BEGIN

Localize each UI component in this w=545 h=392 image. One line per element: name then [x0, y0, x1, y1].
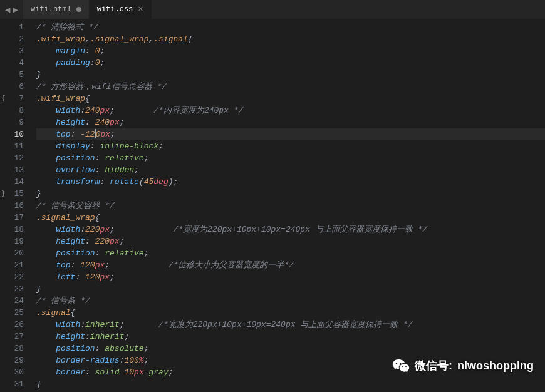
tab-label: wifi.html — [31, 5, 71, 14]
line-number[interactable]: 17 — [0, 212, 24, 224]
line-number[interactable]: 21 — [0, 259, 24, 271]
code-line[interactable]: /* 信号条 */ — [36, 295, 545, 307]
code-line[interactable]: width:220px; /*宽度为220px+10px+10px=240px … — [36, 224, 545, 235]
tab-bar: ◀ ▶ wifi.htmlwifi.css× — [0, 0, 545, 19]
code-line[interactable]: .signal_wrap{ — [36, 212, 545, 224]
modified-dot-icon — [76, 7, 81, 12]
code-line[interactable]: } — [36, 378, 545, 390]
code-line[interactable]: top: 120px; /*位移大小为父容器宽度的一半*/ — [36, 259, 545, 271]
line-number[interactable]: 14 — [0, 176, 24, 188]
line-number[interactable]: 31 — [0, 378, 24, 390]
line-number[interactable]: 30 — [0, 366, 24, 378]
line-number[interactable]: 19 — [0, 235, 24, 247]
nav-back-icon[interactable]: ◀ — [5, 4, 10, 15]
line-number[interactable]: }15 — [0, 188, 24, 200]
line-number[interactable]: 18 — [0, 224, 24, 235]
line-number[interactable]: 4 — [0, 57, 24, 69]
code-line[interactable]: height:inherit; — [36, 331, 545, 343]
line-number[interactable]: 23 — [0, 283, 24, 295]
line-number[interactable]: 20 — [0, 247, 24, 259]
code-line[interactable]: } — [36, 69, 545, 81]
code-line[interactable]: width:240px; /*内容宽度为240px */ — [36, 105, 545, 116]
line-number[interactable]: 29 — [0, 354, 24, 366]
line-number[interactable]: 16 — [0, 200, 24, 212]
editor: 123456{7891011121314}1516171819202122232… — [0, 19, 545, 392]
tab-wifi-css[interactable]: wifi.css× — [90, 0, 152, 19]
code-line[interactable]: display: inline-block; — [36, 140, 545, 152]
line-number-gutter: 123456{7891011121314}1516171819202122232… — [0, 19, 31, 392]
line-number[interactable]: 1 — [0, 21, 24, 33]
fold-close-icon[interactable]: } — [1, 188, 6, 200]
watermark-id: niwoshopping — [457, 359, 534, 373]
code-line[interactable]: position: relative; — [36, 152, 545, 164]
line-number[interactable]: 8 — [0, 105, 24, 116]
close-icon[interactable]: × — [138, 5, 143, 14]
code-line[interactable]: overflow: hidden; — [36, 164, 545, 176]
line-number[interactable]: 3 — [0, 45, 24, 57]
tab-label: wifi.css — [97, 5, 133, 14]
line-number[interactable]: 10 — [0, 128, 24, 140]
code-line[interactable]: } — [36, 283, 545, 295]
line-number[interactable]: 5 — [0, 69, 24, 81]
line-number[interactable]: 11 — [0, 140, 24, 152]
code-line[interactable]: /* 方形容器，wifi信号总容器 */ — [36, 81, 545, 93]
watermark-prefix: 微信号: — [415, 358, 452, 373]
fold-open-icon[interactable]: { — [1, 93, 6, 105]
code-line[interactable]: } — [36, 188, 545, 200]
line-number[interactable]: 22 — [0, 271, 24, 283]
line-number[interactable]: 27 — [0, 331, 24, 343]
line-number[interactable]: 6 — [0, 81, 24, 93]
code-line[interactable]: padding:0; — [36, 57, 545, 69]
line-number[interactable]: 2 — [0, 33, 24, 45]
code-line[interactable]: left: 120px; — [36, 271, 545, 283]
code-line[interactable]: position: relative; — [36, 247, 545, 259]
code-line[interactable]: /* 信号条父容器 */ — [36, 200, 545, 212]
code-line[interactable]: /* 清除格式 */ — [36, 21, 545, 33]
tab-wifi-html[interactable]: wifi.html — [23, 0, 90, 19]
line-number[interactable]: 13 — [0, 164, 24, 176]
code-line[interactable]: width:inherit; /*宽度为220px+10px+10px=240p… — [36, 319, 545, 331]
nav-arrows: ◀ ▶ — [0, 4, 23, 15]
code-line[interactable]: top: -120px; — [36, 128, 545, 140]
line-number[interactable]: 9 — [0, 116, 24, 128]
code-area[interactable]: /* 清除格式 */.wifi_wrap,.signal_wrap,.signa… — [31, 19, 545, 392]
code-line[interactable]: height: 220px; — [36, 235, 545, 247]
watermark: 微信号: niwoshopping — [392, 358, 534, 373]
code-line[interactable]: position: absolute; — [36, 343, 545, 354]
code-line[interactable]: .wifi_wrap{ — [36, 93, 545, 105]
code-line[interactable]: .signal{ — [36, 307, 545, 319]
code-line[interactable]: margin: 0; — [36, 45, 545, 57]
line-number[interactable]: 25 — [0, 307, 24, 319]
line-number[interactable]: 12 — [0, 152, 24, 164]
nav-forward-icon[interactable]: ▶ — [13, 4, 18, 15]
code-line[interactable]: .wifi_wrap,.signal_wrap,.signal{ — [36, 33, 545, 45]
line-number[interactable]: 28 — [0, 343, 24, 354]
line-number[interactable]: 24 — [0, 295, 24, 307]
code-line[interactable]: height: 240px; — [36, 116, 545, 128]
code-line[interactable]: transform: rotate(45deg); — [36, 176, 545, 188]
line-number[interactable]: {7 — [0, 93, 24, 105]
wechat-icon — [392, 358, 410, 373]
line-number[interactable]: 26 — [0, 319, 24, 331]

END

Work item - Without the images, output all the entries exactly as they stand.

Your response -
Localize each UI component in this w=545 h=392 image. One line per element: name then [x0, y0, x1, y1].
tab-label: wifi.html — [31, 5, 71, 14]
line-number[interactable]: 17 — [0, 212, 24, 224]
line-number[interactable]: 21 — [0, 259, 24, 271]
code-line[interactable]: /* 信号条 */ — [36, 295, 545, 307]
code-line[interactable]: width:220px; /*宽度为220px+10px+10px=240px … — [36, 224, 545, 235]
tab-bar: ◀ ▶ wifi.htmlwifi.css× — [0, 0, 545, 19]
code-line[interactable]: .signal_wrap{ — [36, 212, 545, 224]
modified-dot-icon — [76, 7, 81, 12]
code-line[interactable]: } — [36, 378, 545, 390]
code-line[interactable]: top: 120px; /*位移大小为父容器宽度的一半*/ — [36, 259, 545, 271]
line-number[interactable]: 14 — [0, 176, 24, 188]
line-number[interactable]: 31 — [0, 378, 24, 390]
line-number[interactable]: 30 — [0, 366, 24, 378]
line-number[interactable]: 19 — [0, 235, 24, 247]
nav-back-icon[interactable]: ◀ — [5, 4, 10, 15]
line-number[interactable]: }15 — [0, 188, 24, 200]
line-number[interactable]: 18 — [0, 224, 24, 235]
line-number[interactable]: 4 — [0, 57, 24, 69]
code-line[interactable]: height:inherit; — [36, 331, 545, 343]
line-number[interactable]: 23 — [0, 283, 24, 295]
line-number[interactable]: 20 — [0, 247, 24, 259]
code-line[interactable]: } — [36, 69, 545, 81]
code-line[interactable]: width:240px; /*内容宽度为240px */ — [36, 105, 545, 116]
line-number[interactable]: 29 — [0, 354, 24, 366]
line-number[interactable]: 16 — [0, 200, 24, 212]
editor: 123456{7891011121314}1516171819202122232… — [0, 19, 545, 392]
tab-wifi-css[interactable]: wifi.css× — [90, 0, 152, 19]
code-line[interactable]: display: inline-block; — [36, 140, 545, 152]
line-number-gutter: 123456{7891011121314}1516171819202122232… — [0, 19, 31, 392]
line-number[interactable]: 1 — [0, 21, 24, 33]
fold-close-icon[interactable]: } — [1, 188, 6, 200]
watermark-id: niwoshopping — [457, 359, 534, 373]
code-line[interactable]: position: relative; — [36, 152, 545, 164]
line-number[interactable]: 8 — [0, 105, 24, 116]
close-icon[interactable]: × — [138, 5, 143, 14]
code-line[interactable]: overflow: hidden; — [36, 164, 545, 176]
line-number[interactable]: 3 — [0, 45, 24, 57]
tab-label: wifi.css — [97, 5, 133, 14]
line-number[interactable]: 10 — [0, 128, 24, 140]
code-line[interactable]: } — [36, 283, 545, 295]
line-number[interactable]: 5 — [0, 69, 24, 81]
line-number[interactable]: 11 — [0, 140, 24, 152]
code-line[interactable]: /* 方形容器，wifi信号总容器 */ — [36, 81, 545, 93]
watermark-prefix: 微信号: — [415, 358, 452, 373]
fold-open-icon[interactable]: { — [1, 93, 6, 105]
code-line[interactable]: } — [36, 188, 545, 200]
line-number[interactable]: 22 — [0, 271, 24, 283]
line-number[interactable]: 27 — [0, 331, 24, 343]
line-number[interactable]: 6 — [0, 81, 24, 93]
code-line[interactable]: padding:0; — [36, 57, 545, 69]
line-number[interactable]: 2 — [0, 33, 24, 45]
code-line[interactable]: left: 120px; — [36, 271, 545, 283]
code-line[interactable]: position: relative; — [36, 247, 545, 259]
code-line[interactable]: /* 信号条父容器 */ — [36, 200, 545, 212]
code-line[interactable]: /* 清除格式 */ — [36, 21, 545, 33]
tab-wifi-html[interactable]: wifi.html — [23, 0, 90, 19]
line-number[interactable]: 13 — [0, 164, 24, 176]
code-line[interactable]: width:inherit; /*宽度为220px+10px+10px=240p… — [36, 319, 545, 331]
nav-arrows: ◀ ▶ — [0, 4, 23, 15]
code-line[interactable]: top: -120px; — [36, 128, 545, 140]
line-number[interactable]: 9 — [0, 116, 24, 128]
code-area[interactable]: /* 清除格式 */.wifi_wrap,.signal_wrap,.signa… — [31, 19, 545, 392]
code-line[interactable]: height: 220px; — [36, 235, 545, 247]
watermark: 微信号: niwoshopping — [392, 358, 534, 373]
code-line[interactable]: position: absolute; — [36, 343, 545, 354]
code-line[interactable]: .wifi_wrap{ — [36, 93, 545, 105]
code-line[interactable]: .signal{ — [36, 307, 545, 319]
code-line[interactable]: margin: 0; — [36, 45, 545, 57]
line-number[interactable]: 25 — [0, 307, 24, 319]
line-number[interactable]: 12 — [0, 152, 24, 164]
nav-forward-icon[interactable]: ▶ — [13, 4, 18, 15]
code-line[interactable]: .wifi_wrap,.signal_wrap,.signal{ — [36, 33, 545, 45]
line-number[interactable]: 28 — [0, 343, 24, 354]
line-number[interactable]: 24 — [0, 295, 24, 307]
code-line[interactable]: height: 240px; — [36, 116, 545, 128]
code-line[interactable]: transform: rotate(45deg); — [36, 176, 545, 188]
line-number[interactable]: {7 — [0, 93, 24, 105]
wechat-icon — [392, 358, 410, 373]
line-number[interactable]: 26 — [0, 319, 24, 331]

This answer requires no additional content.